Sur les frais liés au litige :
15. Dans les circonstances de l'espèce, il y a lieu, en application de l'article L. 761-1 du code de justice administrative, de mettre à la charge de l'Etat la somme de 2 000 euros que
M. B..., qui ne bénéficie pas de l'aide juridictionnelle, doit être regardé comme demandant à percevoir lui-même, au titre des frais exposés par lui et non compris dans les dépens
DECIDE :
Article 1er : La somme de 21 246,98 euros allouée à M. B... en réparation de son préjudice financier lié à la perte de traitement indiciaire sur la période du 5 avril 2014 au 5 octobre 2016, est portée à 31 025,09 euros.
Article 2 : Le jugement n° 1804940, 2002545 du tribunal administratif de Nice du 21 mai 2021 est réformé en ce qu'il a de contraire à l'article précédent.
Article 3 : L'Etat versera à M. B... la somme de 2 000 euros en application de l'article L. 76-1 du code de justice administrative.
Article 4 : Le surplus des conclusions des parties est rejeté.

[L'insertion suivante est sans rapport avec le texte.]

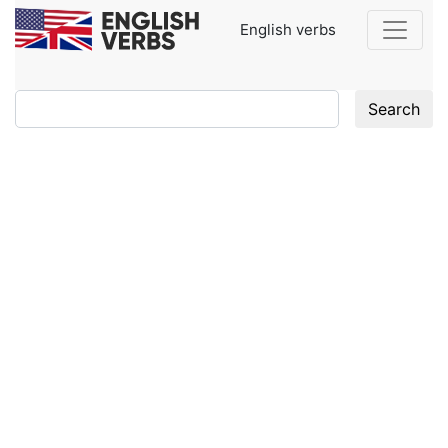
English verbs
Search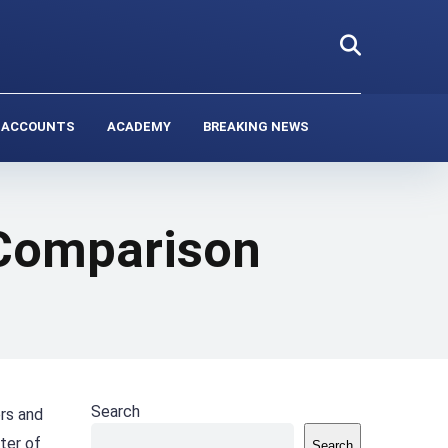
 ACCOUNTS
ACADEMY
BREAKING NEWS
 Comparison
Search
ers and
ter of
Search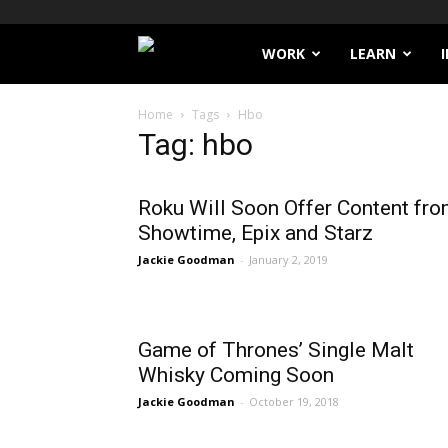
Filthy
WORK
LEARN
Lucre
Home
Tags
Hbo
Tag: hbo
Roku Will Soon Offer Content fr
Showtime, Epix and Starz
Jackie Goodman
-
January 2, 2019
Game of Thrones’ Single Malt
Whisky Coming Soon
Jackie Goodman
-
October 19, 2018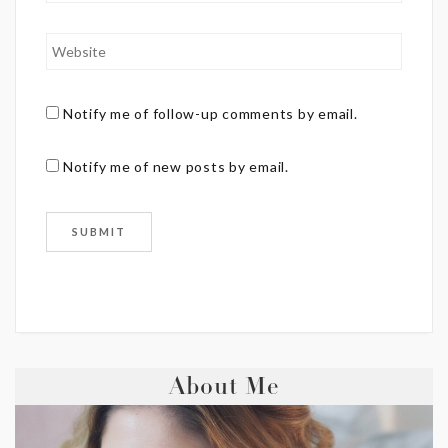
Notify me of follow-up comments by email.
Notify me of new posts by email.
About Me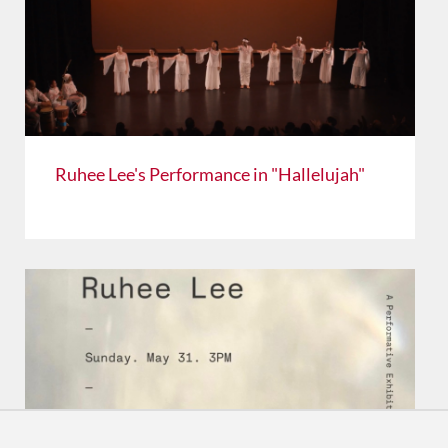
Ruhee Lee's Performance in "Hallelujah"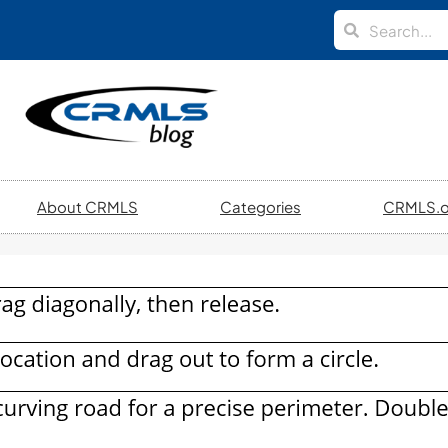
About CRMLS
Categories
CRMLS.o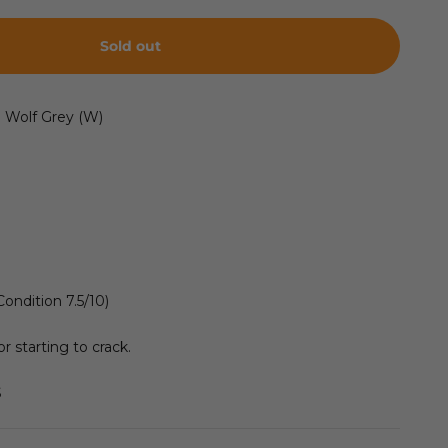
Sold out
l Wolf Grey (W)
Condition 7.5/10)
r starting to crack.
S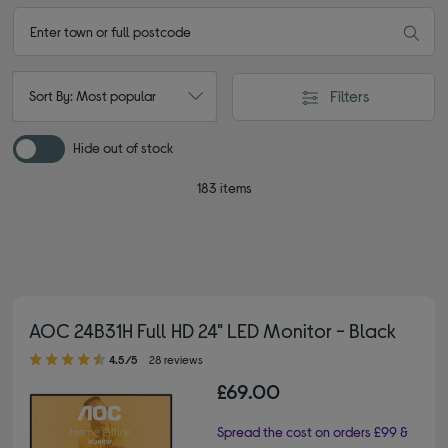
Filters
Sort By: Most popular
Hide out of stock
183 items
AOC 24B31H Full HD 24" LED Monitor - Black
4.50 out of 5 stars
4.5/5
28 reviews
£69.00
Spread the cost on orders £99 &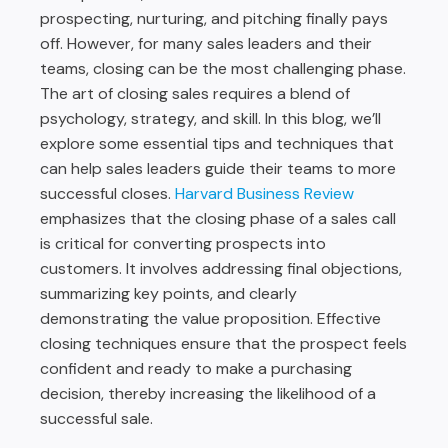
prospecting, nurturing, and pitching finally pays
off. However, for many sales leaders and their
teams, closing can be the most challenging phase.
The art of closing sales requires a blend of
psychology, strategy, and skill. In this blog, we’ll
explore some essential tips and techniques that
can help sales leaders guide their teams to more
successful closes.
Harvard Business Review
emphasizes that the closing phase of a sales call
is critical for converting prospects into
customers. It involves addressing final objections,
summarizing key points, and clearly
demonstrating the value proposition. Effective
closing techniques ensure that the prospect feels
confident and ready to make a purchasing
decision, thereby increasing the likelihood of a
successful sale.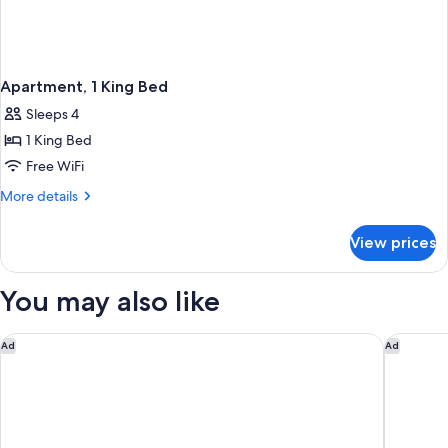
Apartment, 1 King Bed
Sleeps 4
1 King Bed
Free WiFi
More
More details
details
for
View prices
Apartment,
1
King
You may also like
Bed
Four Seasons Hotel Abu Dhabi at Al Maryah Island
Emirates
Ad
Ad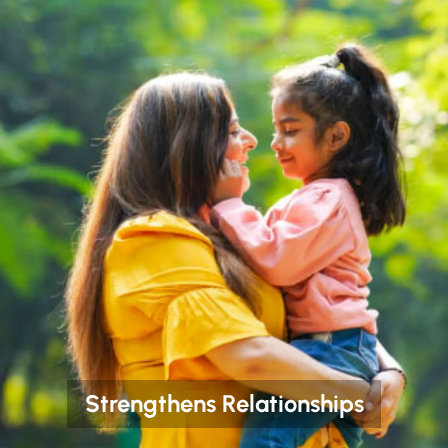
Strengthens Relationships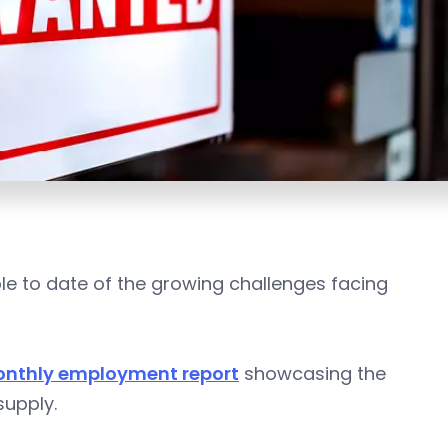
e to date of the growing challenges facing
onthly employment report
showcasing the
upply.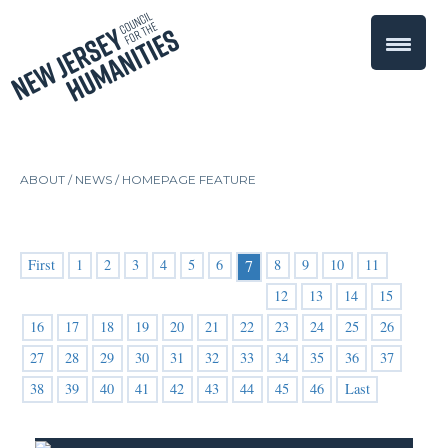
ABOUT /
NEWS
/
HOMEPAGE FEATURE
First
1
2
3
4
5
6
8
9
10
11
7
12
13
14
15
16
17
18
19
20
21
22
23
24
25
26
27
28
29
30
31
32
33
34
35
36
37
38
39
40
41
42
43
44
45
46
Last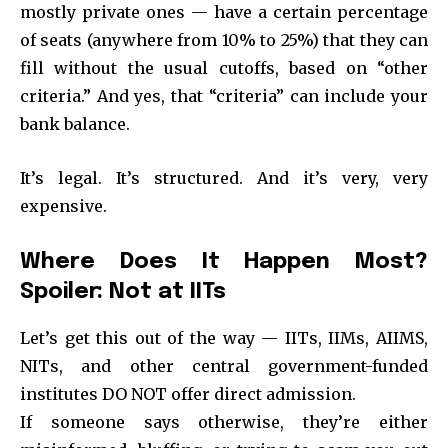
mostly private ones — have a certain percentage
of seats (anywhere from 10% to 25%) that they can
fill without the usual cutoffs, based on “other
criteria.” And yes, that “criteria” can include your
bank balance.
It’s legal. It’s structured. And it’s very, very
expensive.
Where Does It Happen Most?
Spoiler: Not at IITs
Let’s get this out of the way — IITs, IIMs, AIIMS,
NITs, and other central government-funded
institutes DO NOT offer direct admission.
If someone says otherwise, they’re either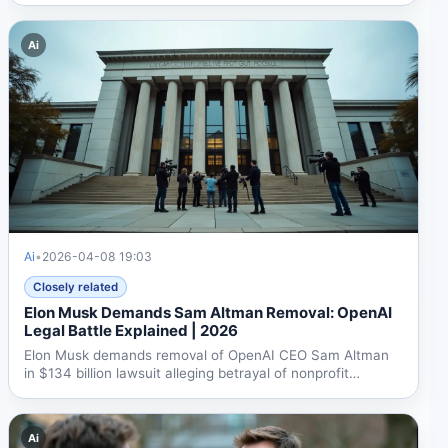
Ai
Ai
•
2026-04-08 19:03
Closely related
Elon Musk Demands Sam Altman Removal: OpenAI
Legal Battle Explained | 2026
Elon Musk demands removal of OpenAI CEO Sam Altman
in $134 billion lawsuit alleging betrayal of nonprofit
mission....
Ai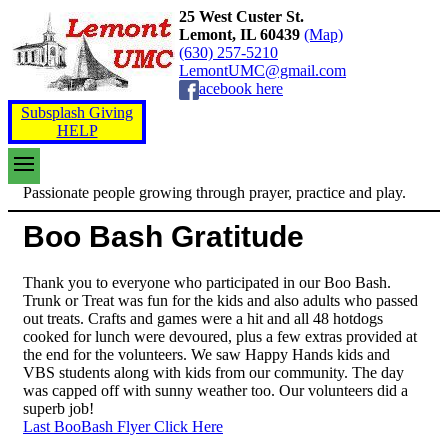
25 West Custer St.
Lemont, IL 60439
(Map)
(630) 257-5210
LemontUMC@gmail.com
acebook here
Subsplash Giving
HELP
Passionate people growing through prayer, practice and play.
Boo Bash Gratitude
Thank you to everyone who participated in our Boo Bash.
Trunk or Treat was fun for the kids and also adults who passed
out treats. Crafts and games were a hit and all 48 hotdogs
cooked for lunch were devoured, plus a few extras provided at
the end for the volunteers. We saw Happy Hands kids and
VBS students along with kids from our community. The day
was capped off with sunny weather too. Our volunteers did a
superb job!
Last BooBash Flyer Click Here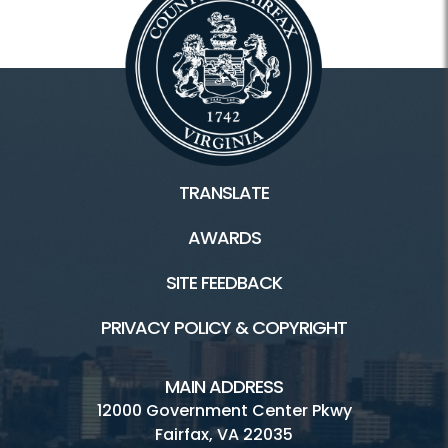
TRANSLATE
AWARDS
SITE FEEDBACK
PRIVACY POLICY & COPYRIGHT
MAIN ADDRESS
12000 Government Center Pkwy
Fairfax, VA 22035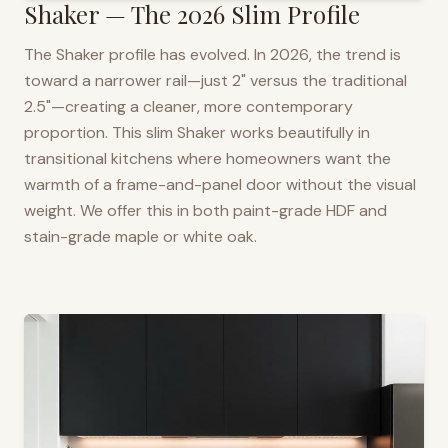
Shaker — The 2026 Slim Profile
The Shaker profile has evolved. In 2026, the trend is
toward a narrower rail—just 2" versus the traditional
2.5"—creating a cleaner, more contemporary
proportion. This slim Shaker works beautifully in
transitional kitchens where homeowners want the
warmth of a frame-and-panel door without the visual
weight. We offer this in both paint-grade HDF and
stain-grade maple or white oak.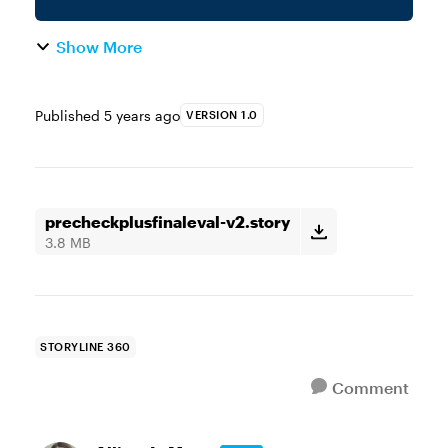
Show More
Published
5 years ago
VERSION 1.0
precheckplusfinaleval-v2.story
3.8 MB
STORYLINE 360
Comment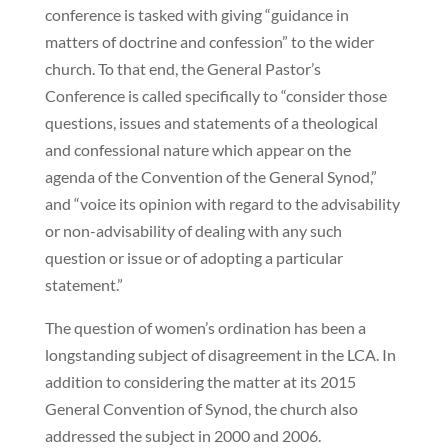
conference is tasked with giving “guidance in
matters of doctrine and confession” to the wider
church. To that end, the General Pastor’s
Conference is called specifically to “consider those
questions, issues and statements of a theological
and confessional nature which appear on the
agenda of the Convention of the General Synod,”
and “voice its opinion with regard to the advisability
or non-advisability of dealing with any such
question or issue or of adopting a particular
statement.”
The question of women’s ordination has been a
longstanding subject of disagreement in the LCA. In
addition to considering the matter at its 2015
General Convention of Synod, the church also
addressed the subject in 2000 and 2006.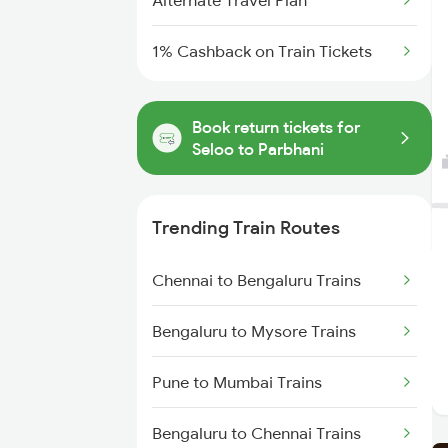
Alternate Travel Plan
1% Cashback on Train Tickets
Book return tickets for
Seloo to Parbhani
Trending Train Routes
Chennai to Bengaluru Trains
Bengaluru to Mysore Trains
Pune to Mumbai Trains
Bengaluru to Chennai Trains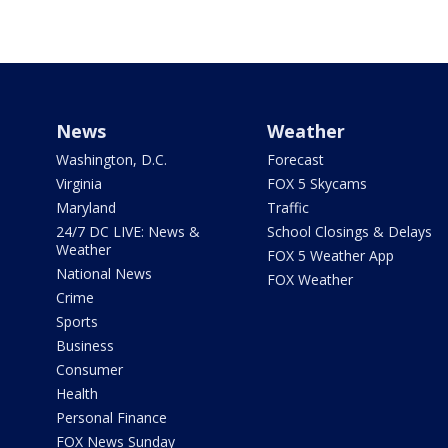
News
Weather
Washington, D.C.
Forecast
Virginia
FOX 5 Skycams
Maryland
Traffic
24/7 DC LIVE: News &
School Closings & Delays
Weather
FOX 5 Weather App
National News
FOX Weather
Crime
Sports
Business
Consumer
Health
Personal Finance
FOX News Sunday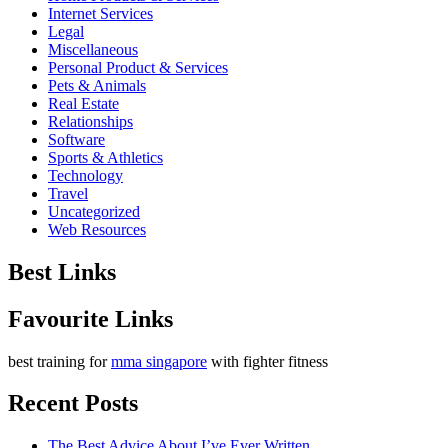
Internet Services
Legal
Miscellaneous
Personal Product & Services
Pets & Animals
Real Estate
Relationships
Software
Sports & Athletics
Technology
Travel
Uncategorized
Web Resources
Best Links
Favourite Links
best training for
mma singapore
with fighter fitness
Recent Posts
The Best Advice About I’ve Ever Written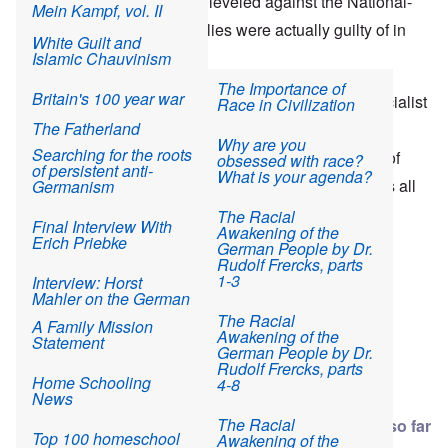
reveal that the accusations leveled against the National-
and Leftist Ideology
a 12-year-old boy
Mein Kampf, vol. II
The Odyssey of
New Jersey town's
Fahnenjunker Wenger
Socialists were what the Allies were actually guilty of in
White Guilt and
Martin Gray: Another
losing battle to prevent
(part two)
every instance.
Islamic Chauvinism
Polish Jew surlievor*
Orthodox Jewish
takeover
Albin's Story
The Importance of
Britain's 100 year war
Yehuda Bacon
Similarly, today the so-called
NSU Trial
(National Socialist
Race in Civilization
against Germany
memoir at Elie Wiesel
Seven NY Orthodox in
The Final Flight of
The Fatherland
Underground) is being conducted via sensational
Cons The World
$14 million scam to
Poldi Wenger - April
Why are you
steal school money
Searching for the roots
10, 1945
headlines and pitifully little evidence for the purpose of
obsessed with race?
of persistent anti-
History teacher who
What is your agenda?
reinforcing
the verdicts at Nuremberg. That is what it’s all
Germanism
outed holocaust
Brooklyn clinic owned
The Passing of an Era
fraudster Joseph Hirt
by Orthodox Jews
– Remembering Willy
about: convincing the public that Nationalism attracts
The Racial
calls for apology or
investigated for
Final Interview With
Wenger 1926-2017
Awakening of the
prosecution
vaccine fraud
criminals and leads to the terrorizing of society.
Erich Priebke
German People by Dr.
Rudolf Frercks, parts
Fox News on
1-3
Interview: Horst
problems Hasidic
Mahler on the German
Jews bring to U.S.
Reich
The Racial
communities
A Family Mission
Awakening of the
Statement
German People by Dr.
Interview: G. S.
Rudolf Frercks, parts
Read more
about The Heretics' Hour: Two "Nazi Crimes" Trials: Nurember
1 comment
664 views
Viereck's 1923
Home Schooling
4-8
interview with Adolf
News
Hitler
The Racial
NSU trial takes summer break with little progress so far
Top 100 homeschool
Awakening of the
Odeonsplatz: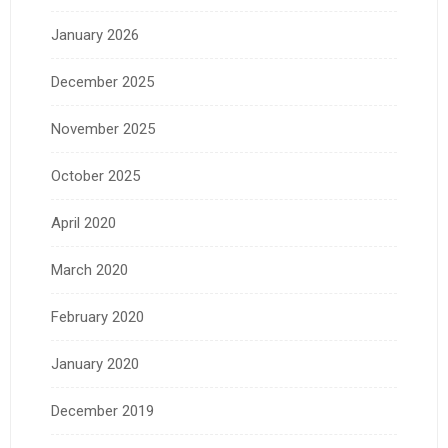
January 2026
December 2025
November 2025
October 2025
April 2020
March 2020
February 2020
January 2020
December 2019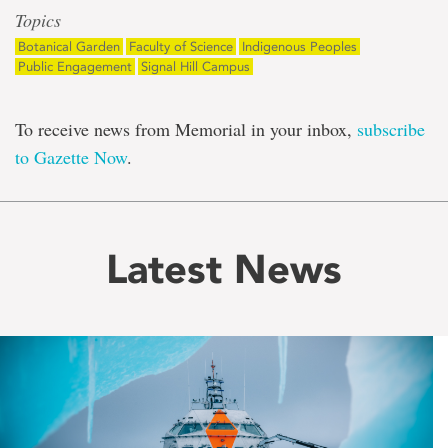
Topics
Botanical Garden
Faculty of Science
Indigenous Peoples
Public Engagement
Signal Hill Campus
To receive news from Memorial in your inbox,
subscribe
to Gazette Now
.
Latest News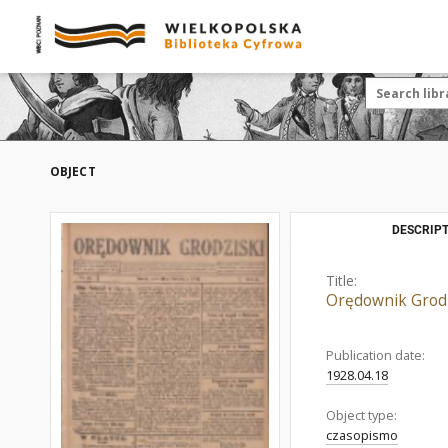
OBJECT
DESCRIPT
Title:
Orędownik Grodz
Publication date:
1928.04.18
Object type:
czasopismo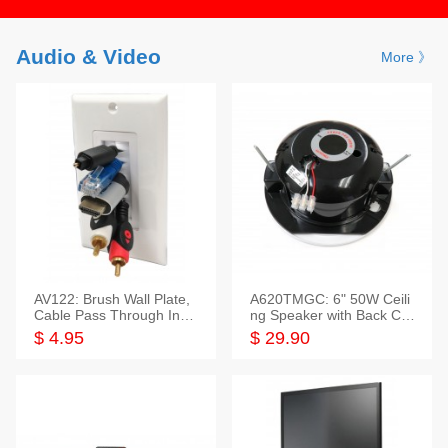
Audio & Video
More 》
AV122: Brush Wall Plate,
A620TMGC: 6" 50W Ceili
Cable Pass Through Inser
ng Speaker with Back Cov
t, 1 Gang, cETL
er+Grill
$ 4.95
$ 29.90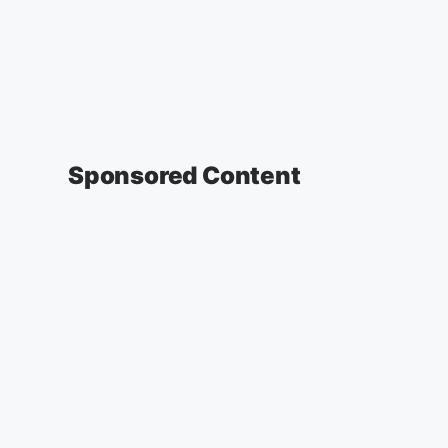
Sponsored Content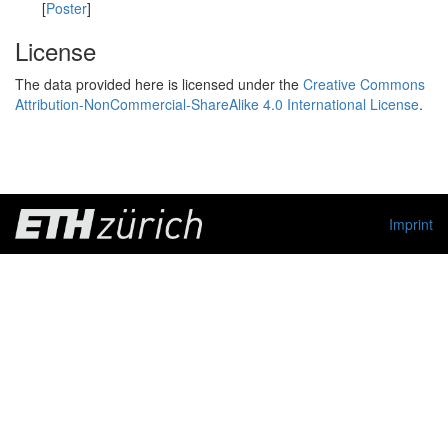
[
Poster
]
License
The data provided here is licensed under the
Creative Commons
Attribution-NonCommercial-ShareAlike 4.0 International License
.
Imprint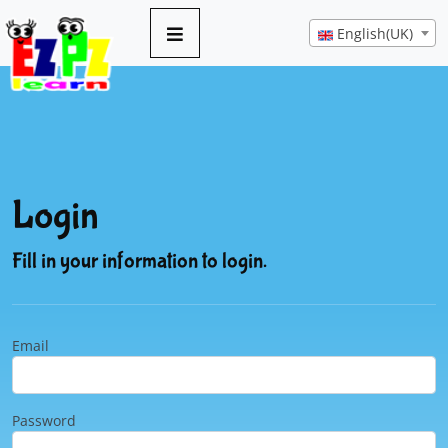
English(UK)
Login
Fill in your information to login.
Email
Password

Article 5 : Le présent arrêt sera notifié à M. A... B... et au garde des sceaux, ministre de la justice.
Délibéré après l'audience du 28 février 2023, où siégeaient :
- M. Marcovici, président,
- M. Revert, président assesseur,
- M. Martin, premier conseiller.
Rendu public par mise à disposition au greffe le 14 mars 2023.